**INSTRUCTIONS TO FOLLOW**: Pull every "back" line out of the data below.

Page layout parsing data:
════

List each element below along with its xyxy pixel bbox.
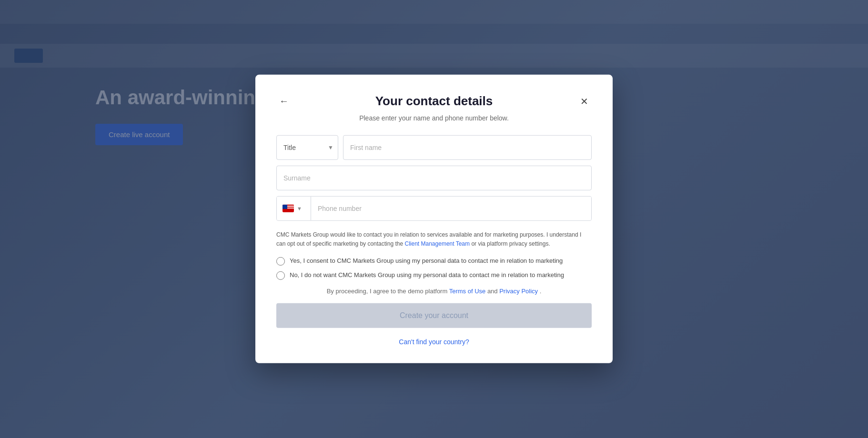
phone-country-selector[interactable]: ▼ (277, 197, 311, 220)
consent-paragraph: CMC Markets Group would like to contact … (276, 230, 592, 249)
modal-title: Your contact details (375, 94, 493, 109)
create-account-button[interactable]: Create your account (276, 303, 592, 328)
phone-input[interactable] (311, 197, 591, 220)
consent-no-radio[interactable] (276, 271, 285, 280)
title-select-wrapper: Title Mr Mrs Ms Dr ▼ (276, 135, 338, 160)
title-select[interactable]: Title Mr Mrs Ms Dr (276, 135, 338, 160)
malaysia-flag-icon (283, 205, 294, 212)
modal-header: ← Your contact details ✕ (276, 94, 592, 109)
contact-details-modal: ← Your contact details ✕ Please enter yo… (255, 75, 613, 363)
consent-yes-option[interactable]: Yes, I consent to CMC Markets Group usin… (276, 256, 592, 266)
consent-yes-radio[interactable] (276, 257, 285, 266)
client-management-link[interactable]: Client Management Team (405, 240, 470, 247)
close-button[interactable]: ✕ (576, 93, 592, 109)
surname-row (276, 166, 592, 190)
consent-yes-label: Yes, I consent to CMC Markets Group usin… (290, 256, 563, 266)
consent-no-option[interactable]: No, I do not want CMC Markets Group usin… (276, 270, 592, 280)
terms-of-use-link[interactable]: Terms of Use (449, 288, 486, 295)
phone-row: ▼ (276, 196, 592, 221)
close-icon: ✕ (580, 95, 588, 107)
name-row: Title Mr Mrs Ms Dr ▼ (276, 135, 592, 160)
consent-no-label: No, I do not want CMC Markets Group usin… (290, 270, 564, 280)
phone-dropdown-arrow-icon: ▼ (297, 206, 302, 211)
surname-input[interactable] (276, 166, 592, 190)
proceed-paragraph: By proceeding, I agree to the demo platf… (276, 288, 592, 295)
back-button[interactable]: ← (276, 93, 292, 109)
first-name-input[interactable] (343, 135, 592, 160)
modal-subtitle: Please enter your name and phone number … (276, 114, 592, 122)
privacy-policy-link[interactable]: Privacy Policy (499, 288, 538, 295)
cant-find-country: Can't find your country? (276, 338, 592, 346)
back-icon: ← (279, 96, 289, 107)
cant-find-country-link[interactable]: Can't find your country? (399, 338, 469, 346)
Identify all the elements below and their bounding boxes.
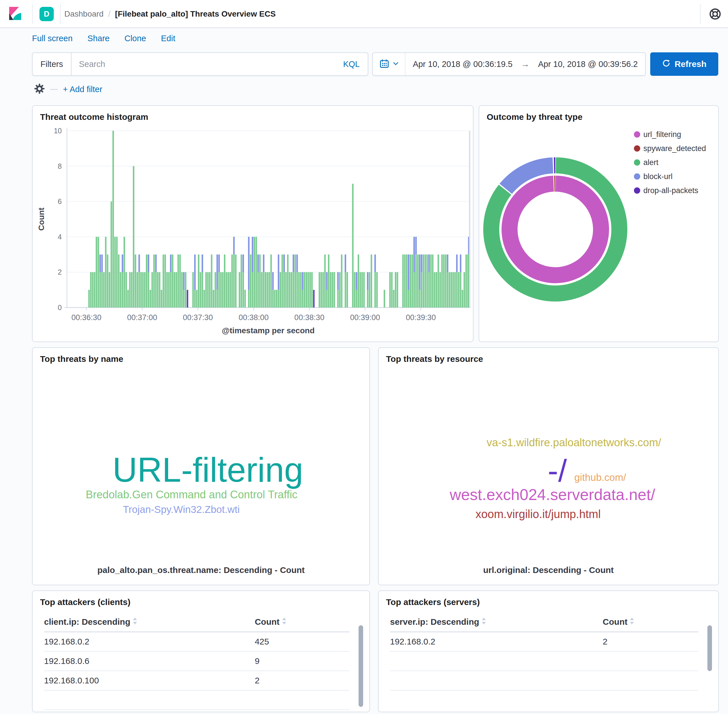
histogram-bar-alert[interactable]	[103, 272, 105, 308]
histogram-bar-alert[interactable]	[406, 255, 407, 308]
histogram-bar-alert[interactable]	[417, 255, 419, 308]
histogram-bar-alert[interactable]	[391, 272, 392, 308]
histogram-bar-alert[interactable]	[105, 237, 106, 308]
histogram-bar-alert[interactable]	[101, 272, 103, 308]
table-row[interactable]: 192.168.0.2425	[44, 632, 349, 651]
histogram-bar-block-url[interactable]	[456, 255, 457, 272]
panel-title[interactable]: Top attackers (servers)	[386, 597, 480, 607]
histogram-bar-alert[interactable]	[291, 272, 292, 308]
legend-item-spyware_detected[interactable]: spyware_detected	[643, 144, 706, 153]
histogram-bar-block-url[interactable]	[326, 272, 327, 290]
histogram-bar-alert[interactable]	[111, 201, 112, 308]
histogram-bar-alert[interactable]	[384, 290, 385, 308]
histogram-bar-block-url[interactable]	[155, 255, 157, 272]
histogram-bar-alert[interactable]	[425, 255, 426, 308]
histogram-bar-block-url[interactable]	[345, 255, 346, 272]
histogram-bar-alert[interactable]	[97, 237, 99, 308]
panel-title[interactable]: Top threats by name	[40, 354, 123, 364]
histogram-bar-alert[interactable]	[107, 255, 108, 308]
histogram-bar-alert[interactable]	[137, 272, 138, 308]
histogram-bar-alert[interactable]	[181, 272, 183, 308]
scrollbar-thumb[interactable]	[707, 626, 712, 671]
column-header[interactable]: server.ip: Descending	[390, 617, 486, 627]
histogram-bar-alert[interactable]	[395, 272, 396, 308]
histogram-bar-alert[interactable]	[155, 272, 157, 308]
time-start-value[interactable]: Apr 10, 2018 @ 00:36:19.5	[406, 60, 520, 69]
histogram-bar-block-url[interactable]	[148, 255, 149, 272]
histogram-bar-alert[interactable]	[243, 272, 244, 308]
histogram-bar-alert[interactable]	[144, 272, 145, 308]
histogram-bar-alert[interactable]	[165, 255, 166, 308]
gear-icon[interactable]	[34, 83, 45, 96]
donut-outer-drop-all-packets[interactable]	[554, 158, 555, 173]
histogram-bar-alert[interactable]	[209, 272, 210, 308]
histogram-bar-block-url[interactable]	[367, 272, 368, 290]
histogram-bar-alert[interactable]	[278, 290, 279, 308]
histogram-bar-alert[interactable]	[185, 272, 186, 308]
histogram-bar-alert[interactable]	[263, 272, 264, 308]
histogram-bar-alert[interactable]	[321, 272, 322, 308]
histogram-bar-alert[interactable]	[179, 255, 181, 308]
histogram-bar-alert[interactable]	[462, 290, 463, 308]
histogram-bar-alert[interactable]	[272, 290, 274, 308]
histogram-bar-alert[interactable]	[270, 255, 272, 308]
histogram-bar-alert[interactable]	[330, 272, 331, 308]
histogram-bar-block-url[interactable]	[252, 237, 253, 272]
histogram-bar-block-url[interactable]	[216, 255, 218, 290]
histogram-bar-alert[interactable]	[127, 290, 129, 308]
histogram-bar-block-url[interactable]	[202, 255, 203, 272]
histogram-bar-alert[interactable]	[267, 272, 268, 308]
histogram-bar-alert[interactable]	[436, 272, 437, 308]
help-icon[interactable]	[709, 8, 722, 22]
histogram-bar-alert[interactable]	[404, 255, 406, 308]
histogram-bar-alert[interactable]	[135, 255, 136, 308]
histogram-bar-alert[interactable]	[126, 272, 127, 308]
legend-item-url_filtering[interactable]: url_filtering	[643, 130, 681, 139]
histogram-bar-alert[interactable]	[356, 290, 357, 308]
histogram-bar-alert[interactable]	[150, 290, 151, 308]
histogram-bar-alert[interactable]	[311, 272, 313, 308]
donut-inner-url_filtering[interactable]	[502, 176, 609, 283]
histogram-bar-block-url[interactable]	[460, 255, 461, 272]
histogram-bar-alert[interactable]	[142, 272, 144, 308]
histogram-bar-alert[interactable]	[283, 272, 285, 308]
histogram-bar-alert[interactable]	[163, 255, 164, 308]
histogram-bar-alert[interactable]	[441, 255, 443, 308]
histogram-bar-alert[interactable]	[452, 272, 454, 308]
histogram-bar-alert[interactable]	[449, 272, 450, 308]
histogram-bar-alert[interactable]	[230, 272, 231, 308]
histogram-bar-alert[interactable]	[205, 272, 207, 308]
histogram-bar-alert[interactable]	[196, 290, 198, 308]
panel-title[interactable]: Threat outcome histogram	[40, 112, 148, 122]
histogram-bar-block-url[interactable]	[122, 255, 123, 272]
histogram-bar-alert[interactable]	[358, 255, 359, 308]
tag-cloud-word[interactable]: west.exch024.serverdata.net/	[450, 487, 655, 502]
histogram-bar-alert[interactable]	[226, 272, 227, 308]
histogram-bar-alert[interactable]	[202, 272, 203, 308]
time-end-value[interactable]: Apr 10, 2018 @ 00:39:56.2	[531, 60, 645, 69]
histogram-bar-alert[interactable]	[456, 272, 457, 308]
sort-icon[interactable]	[630, 617, 634, 627]
histogram-bar-alert[interactable]	[447, 272, 448, 308]
legend-item-alert[interactable]: alert	[643, 158, 659, 167]
histogram-bar-alert[interactable]	[248, 290, 250, 308]
share-link[interactable]: Share	[87, 34, 109, 43]
histogram-bar-alert[interactable]	[419, 290, 420, 308]
clone-link[interactable]: Clone	[124, 34, 146, 43]
histogram-bar-alert[interactable]	[220, 272, 222, 308]
histogram-bar-alert[interactable]	[434, 272, 435, 308]
histogram-bar-alert[interactable]	[432, 255, 433, 308]
histogram-bar-alert[interactable]	[413, 272, 415, 308]
histogram-bar-alert[interactable]	[393, 290, 394, 308]
histogram-bar-drop-all-packets[interactable]	[187, 290, 188, 308]
panel-title[interactable]: Top threats by resource	[386, 354, 483, 364]
histogram-bar-alert[interactable]	[244, 290, 246, 308]
tag-cloud-word[interactable]: URL-filtering	[113, 453, 303, 487]
histogram-bar-alert[interactable]	[296, 272, 298, 308]
histogram-bar-alert[interactable]	[371, 255, 372, 308]
histogram-bar-alert[interactable]	[99, 272, 101, 308]
histogram-bar-alert[interactable]	[118, 255, 120, 308]
histogram-bar-alert[interactable]	[304, 272, 305, 308]
tag-cloud-word[interactable]: Bredolab.Gen Command and Control Traffic	[86, 489, 298, 500]
histogram-bar-alert[interactable]	[151, 272, 153, 308]
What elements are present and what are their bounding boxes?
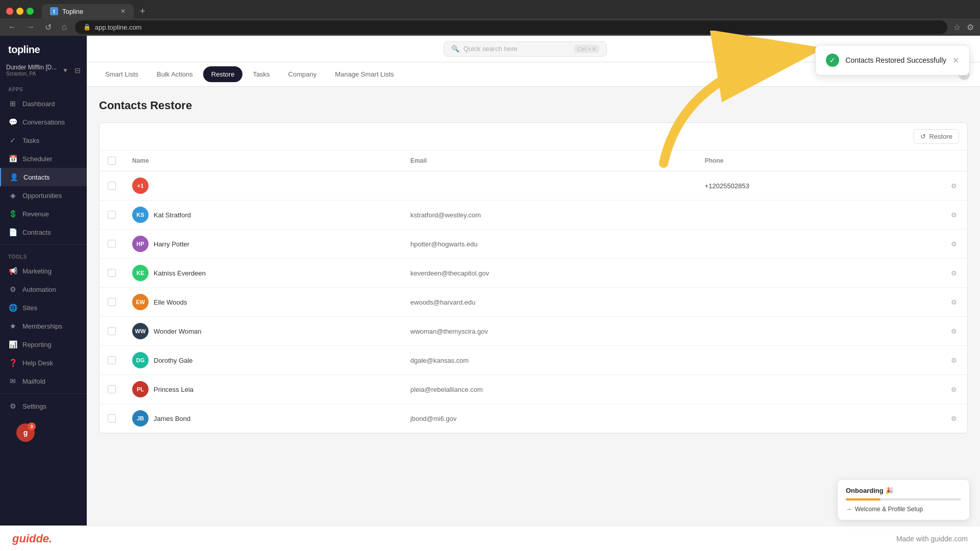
contact-name-link[interactable]: Elle Woods	[154, 298, 187, 306]
row-email-cell: pleia@rebelalliance.com	[402, 375, 697, 404]
th-email: Email	[402, 151, 697, 171]
row-action-button[interactable]: ⚙	[949, 355, 959, 366]
row-checkbox-cell	[100, 171, 124, 201]
row-checkbox[interactable]	[108, 182, 116, 190]
extensions-button[interactable]: ⚙	[967, 22, 974, 32]
sidebar-item-contracts[interactable]: 📄 Contracts	[0, 223, 87, 241]
traffic-light-yellow[interactable]	[16, 8, 23, 15]
row-action-button[interactable]: ⚙	[949, 180, 959, 192]
revenue-icon: 💲	[8, 209, 17, 218]
forward-button[interactable]: →	[24, 20, 37, 34]
row-action-button[interactable]: ⚙	[949, 384, 959, 395]
sidebar-item-scheduler[interactable]: 📅 Scheduler	[0, 149, 87, 168]
sidebar-item-automation[interactable]: ⚙ Automation	[0, 280, 87, 298]
browser-tab[interactable]: t Topline ✕	[42, 4, 134, 18]
tab-close-button[interactable]: ✕	[120, 8, 126, 15]
row-checkbox[interactable]	[108, 298, 116, 306]
sidebar-item-mailfold[interactable]: ✉ Mailfold	[0, 372, 87, 390]
tab-restore[interactable]: Restore	[203, 66, 243, 82]
sidebar-item-revenue[interactable]: 💲 Revenue	[0, 205, 87, 223]
contact-email[interactable]: keverdeen@thecapitol.gov	[410, 269, 489, 277]
layout-toggle-icon[interactable]: ⊟	[75, 66, 81, 74]
contact-email[interactable]: wwoman@themyscira.gov	[410, 328, 488, 335]
contact-email[interactable]: ewoods@harvard.edu	[410, 298, 475, 306]
traffic-light-red[interactable]	[6, 8, 13, 15]
toast-message: Contacts Restored Successfully	[845, 56, 946, 64]
row-action-button[interactable]: ⚙	[949, 325, 959, 337]
tab-smart-lists[interactable]: Smart Lists	[97, 66, 146, 82]
contact-name-link[interactable]: Wonder Woman	[154, 328, 201, 335]
contracts-icon: 📄	[8, 228, 17, 237]
row-checkbox[interactable]	[108, 269, 116, 277]
th-checkbox	[100, 151, 124, 171]
row-action-button[interactable]: ⚙	[949, 413, 959, 424]
toast-close-button[interactable]: ✕	[952, 56, 959, 65]
sidebar-item-reporting[interactable]: 📊 Reporting	[0, 335, 87, 354]
sidebar-item-settings[interactable]: ⚙ Settings	[0, 397, 87, 415]
tab-tasks[interactable]: Tasks	[244, 66, 278, 82]
contact-email[interactable]: dgale@kansas.com	[410, 357, 469, 364]
row-checkbox[interactable]	[108, 211, 116, 219]
row-action-button[interactable]: ⚙	[949, 209, 959, 221]
contact-name-link[interactable]: Harry Potter	[154, 240, 189, 248]
contact-avatar: KS	[132, 207, 149, 223]
row-checkbox[interactable]	[108, 240, 116, 248]
row-checkbox-cell	[100, 346, 124, 375]
restore-button[interactable]: ↺ Restore	[914, 129, 959, 144]
sidebar-item-tasks[interactable]: ✓ Tasks	[0, 131, 87, 149]
row-phone-cell	[697, 404, 885, 433]
address-bar-lock-icon: 🔒	[83, 23, 91, 31]
contact-name-group: DG Dorothy Gale	[132, 352, 394, 368]
table-row: KS Kat Stratford kstratford@westley.com …	[100, 201, 967, 230]
avatar-badge: 3	[28, 422, 36, 431]
sidebar-item-marketing[interactable]: 📢 Marketing	[0, 262, 87, 280]
sidebar-item-help-desk[interactable]: ❓ Help Desk	[0, 354, 87, 372]
contact-email[interactable]: hpotter@hogwarts.edu	[410, 240, 478, 248]
row-actions: ⚙	[893, 209, 959, 221]
row-actions: ⚙	[893, 325, 959, 337]
new-tab-button[interactable]: +	[136, 4, 150, 19]
row-checkbox[interactable]	[108, 385, 116, 393]
tab-bulk-actions[interactable]: Bulk Actions	[149, 66, 201, 82]
traffic-light-green[interactable]	[27, 8, 34, 15]
onboarding-link[interactable]: → Welcome & Profile Setup	[846, 506, 961, 513]
sidebar-item-opportunities[interactable]: ◈ Opportunities	[0, 186, 87, 205]
refresh-button[interactable]: ↺	[43, 20, 54, 34]
sidebar-item-dashboard[interactable]: ⊞ Dashboard	[0, 94, 87, 113]
row-action-button[interactable]: ⚙	[949, 238, 959, 250]
contact-email[interactable]: jbond@mi6.gov	[410, 415, 457, 422]
contact-name-link[interactable]: Katniss Everdeen	[154, 269, 206, 277]
tab-manage-smart-lists[interactable]: Manage Smart Lists	[327, 66, 402, 82]
contact-name-link[interactable]: Kat Stratford	[154, 211, 191, 219]
contact-name-link[interactable]: Dorothy Gale	[154, 357, 193, 364]
contact-avatar: EW	[132, 294, 149, 310]
sidebar-brand: topline	[0, 36, 87, 60]
home-button[interactable]: ⌂	[60, 20, 69, 34]
sidebar-item-contacts[interactable]: 👤 Contacts	[0, 168, 87, 186]
bookmark-button[interactable]: ☆	[953, 22, 961, 32]
address-bar[interactable]: 🔒 app.topline.com	[75, 20, 947, 34]
select-all-checkbox[interactable]	[108, 157, 116, 165]
row-checkbox[interactable]	[108, 327, 116, 335]
user-avatar[interactable]: g 3	[16, 423, 35, 442]
contact-name-link[interactable]: James Bond	[154, 415, 190, 422]
sidebar-item-conversations[interactable]: 💬 Conversations	[0, 113, 87, 131]
sidebar-item-sites[interactable]: 🌐 Sites	[0, 298, 87, 317]
browser-toolbar: ← → ↺ ⌂ 🔒 app.topline.com ☆ ⚙	[0, 18, 980, 36]
contact-email[interactable]: pleia@rebelalliance.com	[410, 386, 483, 393]
tab-company[interactable]: Company	[280, 66, 325, 82]
row-checkbox[interactable]	[108, 414, 116, 422]
help-desk-icon: ❓	[8, 358, 17, 367]
sidebar-item-memberships[interactable]: ★ Memberships	[0, 317, 87, 335]
workspace-selector[interactable]: Dunder Mifflin [D... Scranton, PA ▼ ⊟	[0, 60, 87, 81]
row-action-button[interactable]: ⚙	[949, 267, 959, 279]
row-action-button[interactable]: ⚙	[949, 296, 959, 308]
row-checkbox[interactable]	[108, 356, 116, 364]
contact-email[interactable]: kstratford@westley.com	[410, 211, 481, 219]
contact-name-link[interactable]: Princess Leia	[154, 386, 193, 393]
sites-icon: 🌐	[8, 303, 17, 312]
search-input-wrap[interactable]: 🔍 Quick search here Ctrl + K	[444, 41, 607, 57]
sidebar-item-label-reporting: Reporting	[22, 341, 51, 348]
back-button[interactable]: ←	[6, 20, 18, 34]
address-bar-url: app.topline.com	[95, 23, 142, 31]
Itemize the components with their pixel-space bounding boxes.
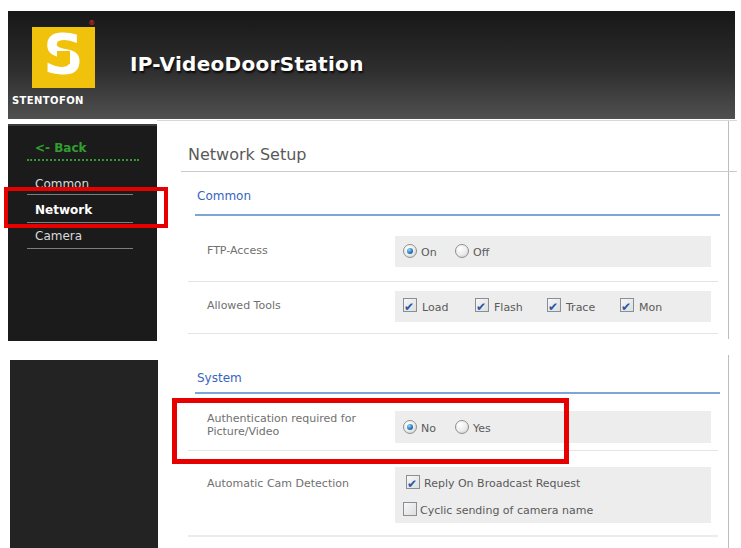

════

**ANSWER**:
back-button[interactable]: ← (276, 93, 292, 109)
back-icon: ← (279, 96, 289, 107)
back-button[interactable]: ←	[6, 20, 18, 34]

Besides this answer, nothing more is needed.